▶ [RECORDS]
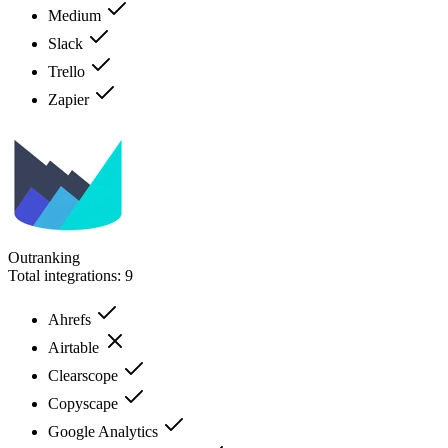
Medium
Slack
Trello
Zapier
Outranking
Total integrations:
9
Ahrefs
Airtable
Clearscope
Copyscape
Google Analytics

▶ [WHAT YOU NEED TO DO]
Write out the whole listing verbatim, images excluded.

▶ [RESPONSE TO THE TASK]
Medium
Slack
Trello
Zapier
Outranking
Total integrations:
9
Ahrefs
Airtable
Clearscope
Copyscape
Google Analytics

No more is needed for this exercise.